8.1 - Example on Birth Weight and Smoking

Example: Is a baby's birth weight related to the mother's smoking during pregnancy?

image of an infant babyResearchers (Daniel, 1999) interested in answering the above research question collected the following data (birthsmokers.txt) on a random sample of n = 32 births:

  • Response (y): birth weight (Weight) in grams of baby
  • Potential predictor (x1): Smoking status of mother (yes or no)
  • Potential predictor (x2): length of gestation (Gest) in weeks

The distinguishing feature of this data set is that one of the predictor variables — Smoking — is a qualitative predictor. To be more precise, smoking is a "binary variable" with only two possible values (yes or no). The other predictor variable (Gest) is, of course, quantitative.

The scatter plot matrix:

scatter plot matrix

suggests, not surprisingly, that there is a positive linear relationship between length of gestation and birth weight. That is, as the length of gestation increases, the birth weight of babies tends to increase. It is hard to see if any kind of (marginal) relationship exists between birth weight and smoking status, or between length of gestation and smoking status.

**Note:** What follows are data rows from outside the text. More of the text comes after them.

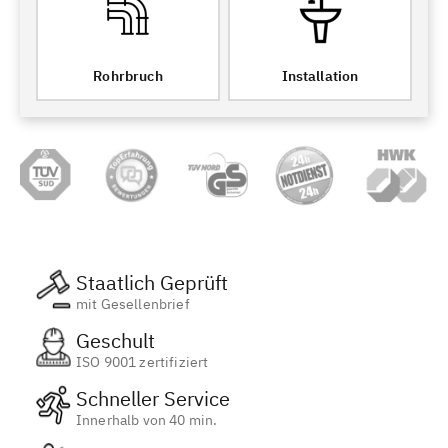
Rohrbruch
Installation
Staatlich Geprüft
mit Gesellenbrief
Geschult
ISO 9001 zertifiziert
Schneller Service
Innerhalb von 40 min.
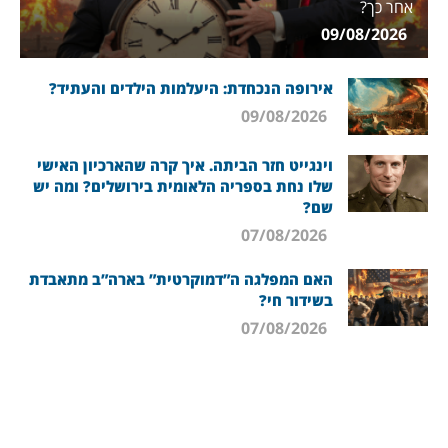
אחר כך?
09/08/2026
אירופה הנכחדת: היעלמות הילדים והעתיד?
09/08/2026
וינגייט חזר הביתה. איך קרה שהארכיון האישי
שלו נחת בספריה הלאומית בירושלים? ומה יש
שם?
07/08/2026
האם המפלגה ה”דמוקרטית” בארה”ב מתאבדת
בשידור חי?
07/08/2026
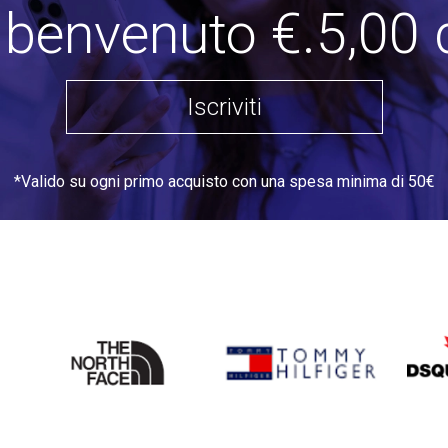
i benvenuto €.5,00 
Iscriviti
*Valido su ogni primo acquisto con una spesa minima di 50€
THE
TOMMY HILFIGER
DSQU
NORTH
FACE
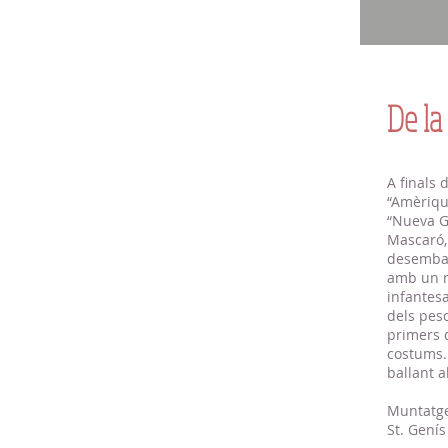
De la
A finals 
“Amèrique
“Nueva G
Mascaró,
desembarc
amb un n
infantesa
dels pes
primers d
costums. 
ballant 
Muntatge
St. Genís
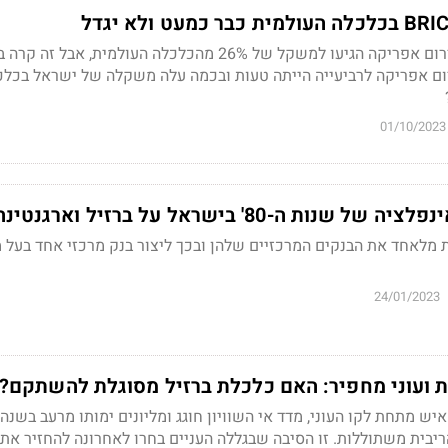
ברזיל, רוסיה, הודו, סין ודרום אפריקה הגיעו למשקל של 26% מהכלכלה העולמית, אבל 
רום אפריקה לרביעייה הייתה טעות ובכמה עלה משקלה של ישראל בכלכ
01/10/2023
ת ה-80' בישראל על ברזיל וארגנטינה?
ות מלאחד את הבנקים המרכזיים שלהן ובכך ליצור בנק מרכזי אחד בעל 
24/01/2023
 ועוני מחפיר: האם כלכלת ברזיל מסוגלת להשתקם?
בה 100 מיליון איש מתחת לקו העוני, מדד אי השוויון חוגג ומליונים ימותו מרעב בשנ
יבית משתוללות. זו הסיבה שבגללה העניים בחרו לאחרונה להחזיר את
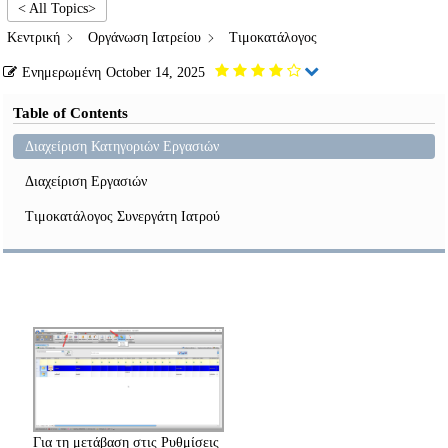
< All Topics>
Κεντρική
Οργάνωση Ιατρείου
Τιμοκατάλογος
Ενημερωμένη
October 14, 2025
Table of Contents
Διαχείριση Κατηγοριών Εργασιών
Διαχείριση Εργασιών
Τιμοκατάλογος Συνεργάτη Ιατρού
Για τη μετάβαση στις Ρυθμίσεις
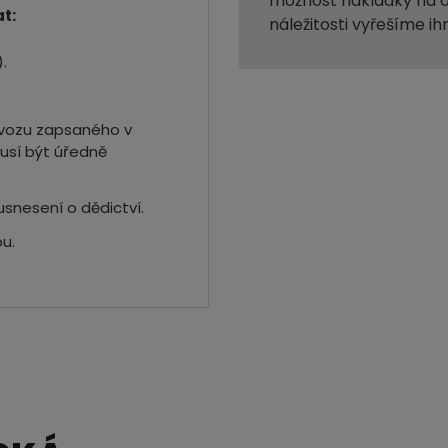
možnost nakládky na o
t:
náležitosti vyřešíme ih
.
a vozu zapsaného v
usí být úředně
usnesení o dědictví.
u.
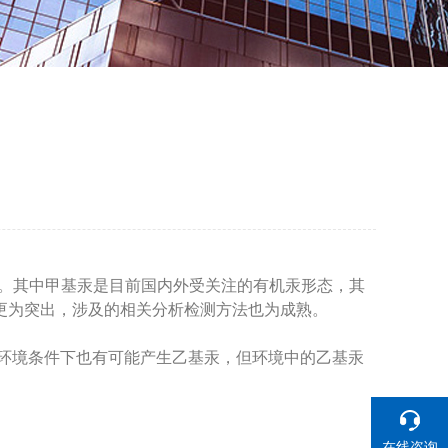
机形态汞。其中甲基汞是目前国内外受关注的有机汞形态，其
更为突出，涉及的相关分析检测方法也为成熟。
环境条件下也有可能产生乙基汞，但环境中的乙基汞
在线咨询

The important question remains — after taking into account length of gestation, is there a significant difference in the average birth weights of babies born to smoking and non-smoking mothers? A first-order model with one binary predictor and one quantitative predictor that helps us answer the question is:

\[y_i=(\beta_0+\beta_1x_{i1}+\beta_2x_{i2})+\epsilon_i\] 

where:

  • yi is the birth weight of baby i
  • xi1 is length of gestation of baby i
  • xi2 is a binary variable coded as a 1, if the baby's mother smoked during pregnancy and 0, if she did not

and the independent error terms εi follow a normal distribution with mean 0 and equal variance σ2.

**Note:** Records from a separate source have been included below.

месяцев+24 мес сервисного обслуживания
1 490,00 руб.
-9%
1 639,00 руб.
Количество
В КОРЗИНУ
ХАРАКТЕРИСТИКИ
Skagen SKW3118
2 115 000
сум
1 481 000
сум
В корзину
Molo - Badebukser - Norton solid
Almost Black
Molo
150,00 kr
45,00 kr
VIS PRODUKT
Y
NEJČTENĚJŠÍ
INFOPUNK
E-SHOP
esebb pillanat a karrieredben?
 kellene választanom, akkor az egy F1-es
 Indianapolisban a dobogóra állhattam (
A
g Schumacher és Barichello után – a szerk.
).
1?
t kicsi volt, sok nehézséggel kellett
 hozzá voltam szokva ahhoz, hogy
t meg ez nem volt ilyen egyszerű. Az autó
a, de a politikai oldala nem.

Notice that in order to include a qualitative variable in a regression model, we have to "code" the variable, that is, assign a unique number to each of the possible categories. We'll learn more about coding in the remainder of this lesson.

Using the sample data on n = 32 births, the plot of the estimated regression function looks like:

plot of the estimated regression function

The blue circles represent the data on non-smoking mothers (x2=0), while the red circles represent the data on smoking mothers (x2=1). And, the blue line represents the estimated linear relationship between length of gestation and birth weight for non-smoking mothers, while the red line represents the estimated linear relationship for smoking mothers.

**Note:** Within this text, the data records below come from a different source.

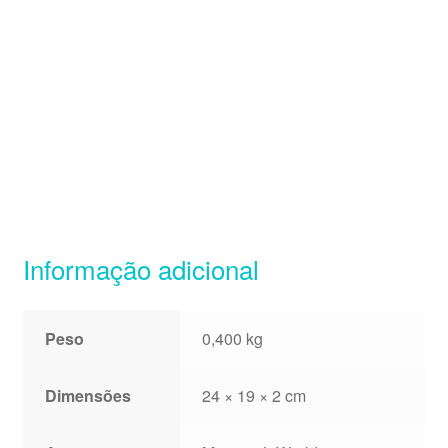
Informação adicional
Peso
0,400 kg
Dimensões
24 × 19 × 2 cm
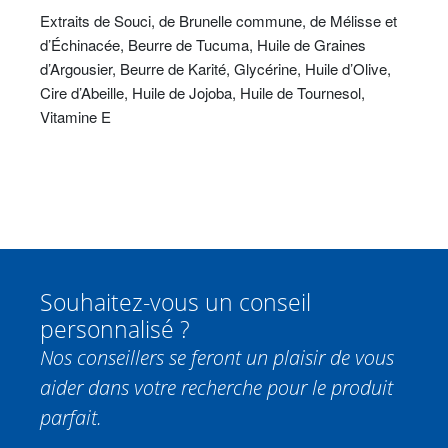
Extraits de Souci, de Brunelle commune, de Mélisse et
d’Échinacée, Beurre de Tucuma, Huile de Graines
d’Argousier, Beurre de Karité, Glycérine, Huile d’Olive,
Cire d’Abeille, Huile de Jojoba, Huile de Tournesol,
Vitamine E
Souhaitez-vous un conseil
personnalisé ?
Nos conseillers se feront un plaisir de vous
aider dans votre recherche pour le produit
parfait.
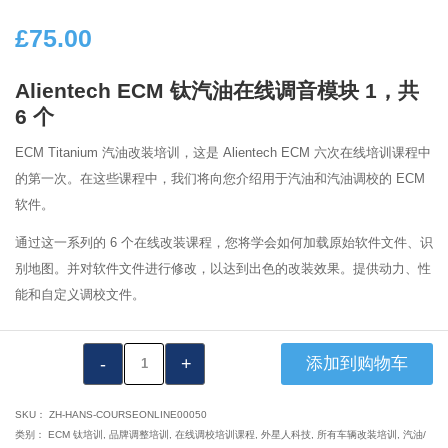
£
75.00
Alientech ECM 钛汽油在线调音模块 1，共
6 个
ECM Titanium 汽油改装培训，这是 Alientech ECM 六次在线培训课程中
的第一次。在这些课程中，我们将向您介绍用于汽油和汽油调校的 ECM
软件。
通过这一系列的 6 个在线改装课程，您将学会如何加载原始软件文件、识
别地图。并对软件文件进行修改，以达到出色的改装效果。提供动力、性
能和自定义调校文件。
VTA1023：
添加到购物车
Alientech
ECM
SKU：
ZH-HANS-COURSEONLINE00050
钛
类别：
ECM 钛培训
,
品牌调整培训
,
在线调校培训课程
,
外星人科技
,
所有车辆改装培训
,
汽油/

At least in this sample of data, it appears as if the birth weights for non-smoking mothers is higher than that for smoking mothers, regardless of the length of gestation. A hypothesis test or confidence interval would allow us to see if this result extends to the larger population.

Did you expect the plot of the estimated regression equation to appear as two distinct lines? Let's consider this question. Statistical software tells us that the estimated regression function is:

minitab outout

Therefore, as illustrated in this screencast below, the estimated regression equation for non-smoking mothers (smoking = 0) is:

Weight = - 2390 + 143 Gest

and the estimated regression equation for smoking mothers (when smoking = 1) is:

Weight = - 2635 + 143 Gest

That is, we obtain two different parallel estimated lines (they are parallel because they have the same slope, 143). The difference between the two lines, –245, represents the difference in the average birth weights for a fixed gestation length for smoking and non-smoking mothers in the sample.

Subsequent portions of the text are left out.